Start of Block

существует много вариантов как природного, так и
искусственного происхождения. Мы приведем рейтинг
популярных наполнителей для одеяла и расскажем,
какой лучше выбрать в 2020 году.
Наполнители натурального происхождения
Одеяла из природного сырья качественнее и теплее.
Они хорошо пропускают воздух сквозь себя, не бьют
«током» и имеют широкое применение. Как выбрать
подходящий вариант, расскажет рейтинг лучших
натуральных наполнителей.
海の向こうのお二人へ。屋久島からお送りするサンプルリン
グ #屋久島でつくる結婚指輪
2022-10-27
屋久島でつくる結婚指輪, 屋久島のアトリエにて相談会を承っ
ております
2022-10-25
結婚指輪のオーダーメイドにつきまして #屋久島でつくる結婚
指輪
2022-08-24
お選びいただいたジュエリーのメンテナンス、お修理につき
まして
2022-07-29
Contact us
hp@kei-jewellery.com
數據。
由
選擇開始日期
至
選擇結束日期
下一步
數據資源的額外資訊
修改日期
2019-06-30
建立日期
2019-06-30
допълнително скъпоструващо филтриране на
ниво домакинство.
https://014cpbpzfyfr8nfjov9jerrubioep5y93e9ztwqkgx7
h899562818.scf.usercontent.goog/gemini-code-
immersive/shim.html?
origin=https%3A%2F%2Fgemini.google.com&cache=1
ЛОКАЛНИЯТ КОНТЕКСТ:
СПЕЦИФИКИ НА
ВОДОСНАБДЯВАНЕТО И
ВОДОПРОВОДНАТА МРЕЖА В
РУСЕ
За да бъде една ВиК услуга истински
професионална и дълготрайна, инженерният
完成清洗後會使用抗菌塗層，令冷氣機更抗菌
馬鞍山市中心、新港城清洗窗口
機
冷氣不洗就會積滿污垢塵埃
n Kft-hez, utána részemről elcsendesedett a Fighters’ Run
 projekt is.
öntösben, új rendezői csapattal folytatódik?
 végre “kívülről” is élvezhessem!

End of Block

ASSIGNMENT = Search the records for the word "происхождения". Copy each line where it appears.

ANSWER BOX =
искусственного происхождения. Мы приведем рейтинг
Наполнители натурального происхождения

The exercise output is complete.